[What needs to be done]: Produce a faithful copy of every record below, without the pictures.

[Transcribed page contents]
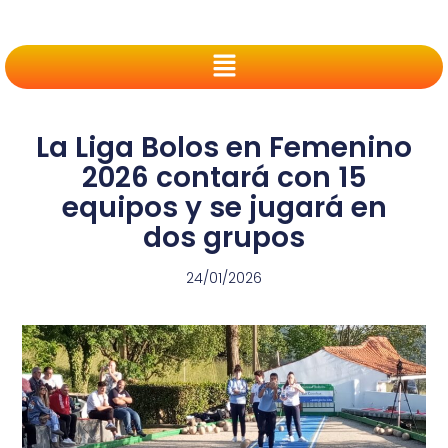
La Liga Bolos en Femenino
2026 contará con 15
equipos y se jugará en
dos grupos
24/01/2026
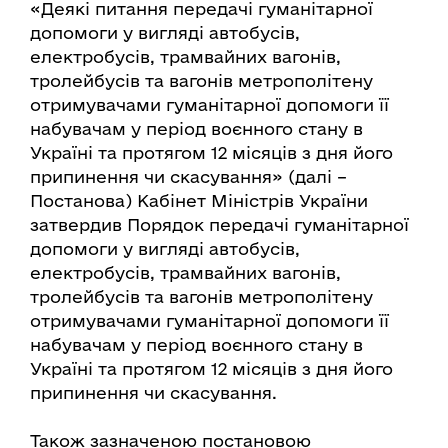
«Деякі питання передачі гуманітарної
допомоги у вигляді автобусів,
електробусів, трамвайних вагонів,
тролейбусів та вагонів метрополітену
отримувачами гуманітарної допомоги її
набувачам у період воєнного стану в
Україні та протягом 12 місяців з дня його
припинення чи скасування» (далі –
Постанова) Кабінет Міністрів України
затвердив Порядок передачі гуманітарної
допомоги у вигляді автобусів,
електробусів, трамвайних вагонів,
тролейбусів та вагонів метрополітену
отримувачами гуманітарної допомоги її
набувачам у період воєнного стану в
Україні та протягом 12 місяців з дня його
припинення чи скасування.
Також зазначеною постановою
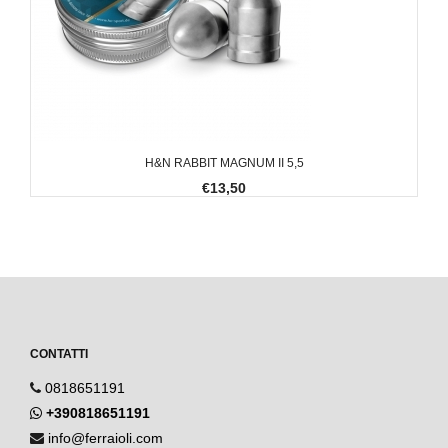
H&N RABBIT MAGNUM II 5,5
€13,50
CONTATTI
0818651191
+390818651191
info@ferraioli.com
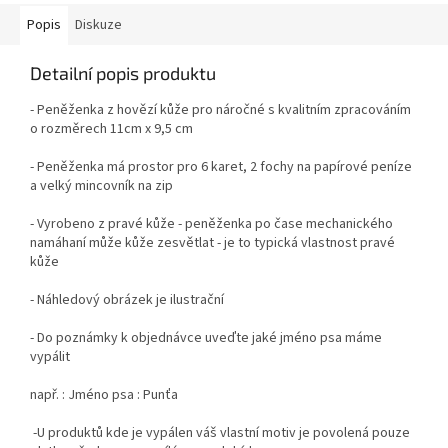
Popis
Diskuze
Detailní popis produktu
- Peněženka z hovězí kůže pro náročné s kvalitním zpracováním
o rozměrech 11cm x 9,5 cm
- Peněženka má prostor pro 6 karet, 2 fochy na papírové peníze
a velký mincovník na zip
- Vyrobeno z pravé kůže - peněženka po čase mechanického
namáhaní může kůže zesvětlat - je to typická vlastnost pravé
kůže
- Náhledový obrázek je ilustrační
- Do poznámky k objednávce uveďte jaké jméno psa máme
vypálit
např. : Jméno psa : Punťa
-U produktů kde je vypálen váš vlastní motiv je povolená pouze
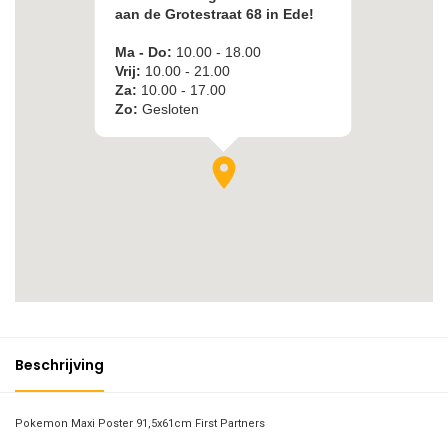
Beschrijving
Pokemon Maxi Poster 91,5x61cm First Partners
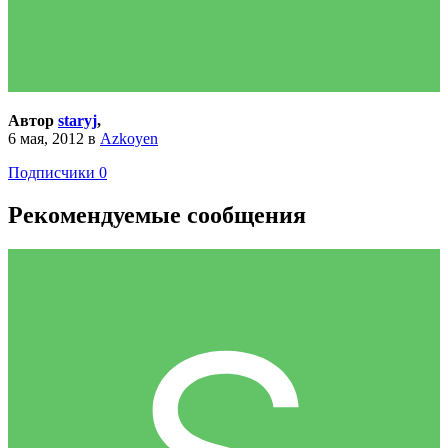
Автор
staryj
,
6 мая, 2012
в
Azkoyen
Подписчики
0
Рекомендуемые сообщения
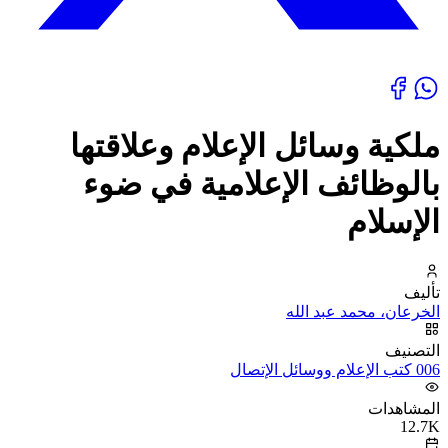
ملكية وسائل الإعلام وعلاقتها
بالوظائف الإعلامية في ضوء
الإسلام
تأليف
الخرعان، محمد عبد الله
التصنيف
006 كتب الإعلام ووسائل الإتصال
المشاهدات
12.7K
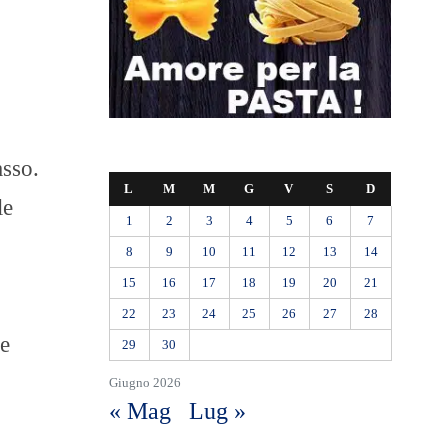
asso.
L
M
M
G
V
S
D
le
1
2
3
4
5
6
7
8
9
10
11
12
13
14
15
16
17
18
19
20
21
22
23
24
25
26
27
28
me
29
30
Giugno 2026
« Mag
Lug »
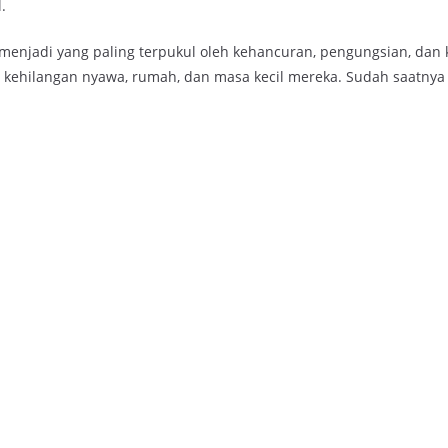
.
s menjadi yang paling terpukul oleh kehancuran, pengungsian, dan
 kehilangan nyawa, rumah, dan masa kecil mereka. Sudah saatnya 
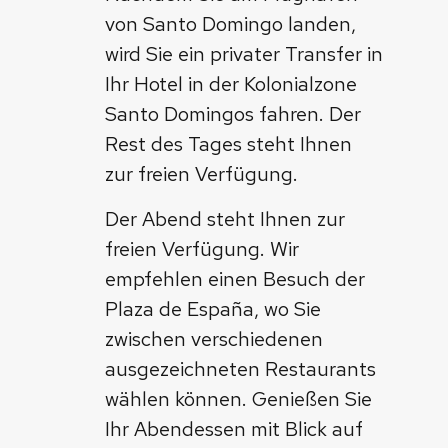
von Santo Domingo landen,
wird Sie ein privater Transfer in
Ihr Hotel in der Kolonialzone
Santo Domingos fahren. Der
Rest des Tages steht Ihnen
zur freien Verfügung.
Der Abend steht Ihnen zur
freien Verfügung. Wir
empfehlen einen Besuch der
Plaza de España, wo Sie
zwischen verschiedenen
ausgezeichneten Restaurants
wählen können. Genießen Sie
Ihr Abendessen mit Blick auf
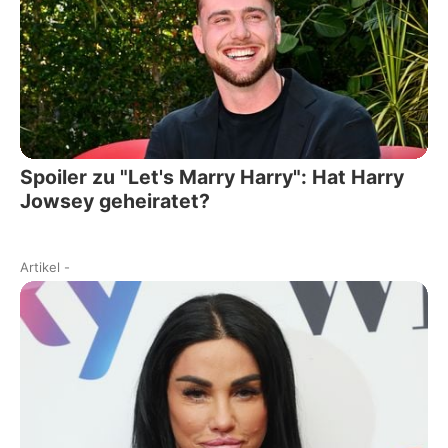
Spoiler zu "Let's Marry Harry": Hat Harry
Jowsey geheiratet?
Artikel
-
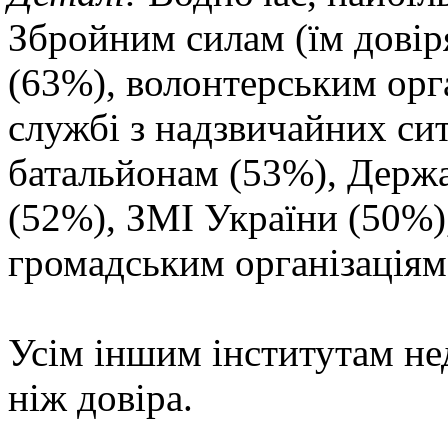
Збройним силам (їм довір
(63%), волонтерським орг
службі з надзвичайних си
батальйонам (53%), Держ
(52%), ЗМІ України (50%),
громадським організаціям
Усім іншим інститутам не
ніж довіра.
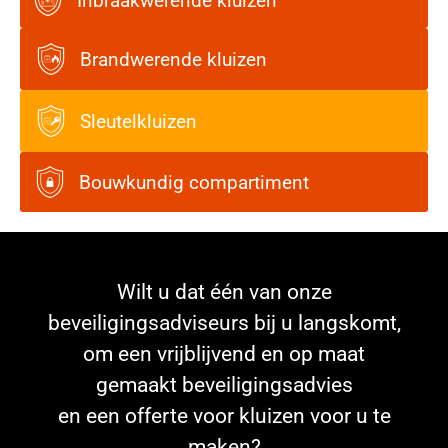
Inbraakwerende kluizen
Brandwerende kluizen
Sleutelkluizen
Bouwkundig compartiment
Wilt u dat één van onze
beveiligingsadviseurs bij u langskomt,
om een vrijblijvend en op maat
gemaakt beveiligingsadvies
en een offerte voor kluizen voor u te
maken?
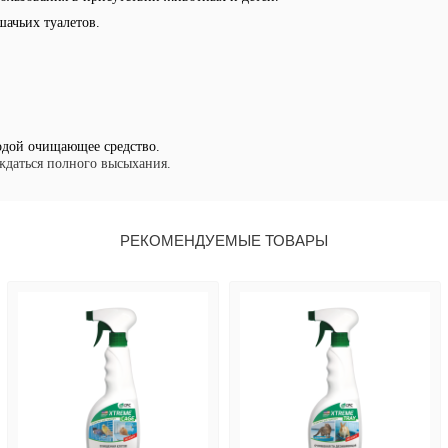
шачьих туалетов.
одой очищающее средство.
ждаться полного высыхания.
РЕКОМЕНДУЕМЫЕ ТОВАРЫ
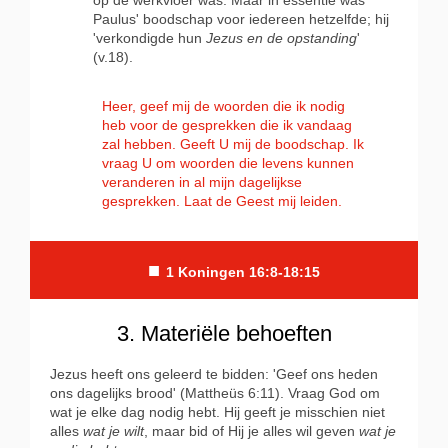
op de werkvloer was. Maar in essentie was
Paulus' boodschap voor iedereen hetzelfde; hij
'verkondigde hun
Jezus en de opstanding
'
(v.18).
Heer, geef mij de woorden die ik nodig
heb voor de gesprekken die ik vandaag
zal hebben. Geeft U mij de boodschap. Ik
vraag U om woorden die levens kunnen
veranderen in al mijn dagelijkse
gesprekken. Laat de Geest mij leiden.
■
1 Koningen 16:8-18:15
3. Materiële behoeften
Jezus heeft ons geleerd te bidden: 'Geef ons heden
ons dagelijks brood' (Mattheüs 6:11). Vraag God om
wat je elke dag nodig hebt. Hij geeft je misschien niet
alles
wat je wilt
, maar bid of Hij je alles wil geven
wat je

[Result of the exercise]:
La Liga Bolos en Femenino
2026 contará con 15
equipos y se jugará en
dos grupos
24/01/2026
«Деякі питання передачі гуманітарної
допомоги у вигляді автобусів,
електробусів, трамвайних вагонів,
тролейбусів та вагонів метрополітену
отримувачами гуманітарної допомоги її
набувачам у період воєнного стану в
Україні та протягом 12 місяців з дня його
припинення чи скасування» (далі –
Постанова) Кабінет Міністрів України
затвердив Порядок передачі гуманітарної
допомоги у вигляді автобусів,
електробусів, трамвайних вагонів,
тролейбусів та вагонів метрополітену
отримувачами гуманітарної допомоги її
набувачам у період воєнного стану в
Україні та протягом 12 місяців з дня його
припинення чи скасування.
Також зазначеною постановою
H&N RABBIT MAGNUM II 5,5
€13,50
CONTATTI
0818651191
+390818651191
info@ferraioli.com
Popis
Diskuze
Detailní popis produktu
- Peněženka z hovězí kůže pro náročné s kvalitním zpracováním
o rozměrech 11cm x 9,5 cm
- Peněženka má prostor pro 6 karet, 2 fochy na papírové peníze
a velký mincovník na zip
- Vyrobeno z pravé kůže - peněženka po čase mechanického
namáhaní může kůže zesvětlat - je to typická vlastnost pravé
kůže
- Náhledový obrázek je ilustrační
- Do poznámky k objednávce uveďte jaké jméno psa máme
vypálit
např. : Jméno psa : Punťa
-U produktů kde je vypálen váš vlastní motiv je povolená pouze
Beschrijving
Pokemon Maxi Poster 91,5x61cm First Partners
Автор
staryj
,
6 мая, 2012
в
Azkoyen
Подписчики
0
Рекомендуемые сообщения
ملكية وسائل الإعلام وعلاقتها
بالوظائف الإعلامية في ضوء
الإسلام
تأليف
الخرعان، محمد عبد الله
التصنيف
006 كتب الإعلام ووسائل الإتصال
المشاهدات
12.7K
asso.
L
M
M
G
V
S
D
le
1
2
3
4
5
6
7
8
9
10
11
12
13
14
15
16
17
18
19
20
21
22
23
24
25
26
27
28
me
29
30
Giugno 2026
« Mag
Lug »
.
s menjadi yang paling terpukul oleh kehancuran, pengungsian, dan
 kehilangan nyawa, rumah, dan masa kecil mereka. Sudah saatnya 
von Santo Domingo landen,
wird Sie ein privater Transfer in
Ihr Hotel in der Kolonialzone
Santo Domingos fahren. Der
Rest des Tages steht Ihnen
zur freien Verfügung.
Der Abend steht Ihnen zur
freien Verfügung. Wir
empfehlen einen Besuch der
Plaza de España, wo Sie
zwischen verschiedenen
ausgezeichneten Restaurants
wählen können. Genießen Sie
Ihr Abendessen mit Blick auf
Spoiler zu "Let's Marry Harry": Hat Harry
Jowsey geheiratet?
Artikel
-
Збройним силам (їм довір
(63%), волонтерським орг
службі з надзвичайних си
батальйонам (53%), Держ
(52%), ЗМІ України (50%),
громадським організаціям
Усім іншим інститутам не
ніж довіра.
Inbraakwerende kluizen
Brandwerende kluizen
Sleutelkluizen
Bouwkundig compartiment
Wilt u dat één van onze
beveiligingsadviseurs bij u langskomt,
om een vrijblijvend en op maat
gemaakt beveiligingsadvies
en een offerte voor kluizen voor u te
maken?
шачьих туалетов.
одой очищающее средство.
ждаться полного высыхания.
РЕКОМЕНДУЕМЫЕ ТОВАРЫ
op de werkvloer was. Maar in essentie was
Paulus' boodschap voor iedereen hetzelfde; hij
'verkondigde hun
Jezus en de opstanding
'
(v.18).
Heer, geef mij de woorden die ik nodig
heb voor de gesprekken die ik vandaag
zal hebben. Geeft U mij de boodschap. Ik
vraag U om woorden die levens kunnen
veranderen in al mijn dagelijkse
gesprekken. Laat de Geest mij leiden.
■
1 Koningen 16:8-18:15
3. Materiële behoeften
Jezus heeft ons geleerd te bidden: 'Geef ons heden
ons dagelijks brood' (Mattheüs 6:11). Vraag God om
wat je elke dag nodig hebt. Hij geeft je misschien niet
alles
wat je wilt
, maar bid of Hij je alles wil geven
wat je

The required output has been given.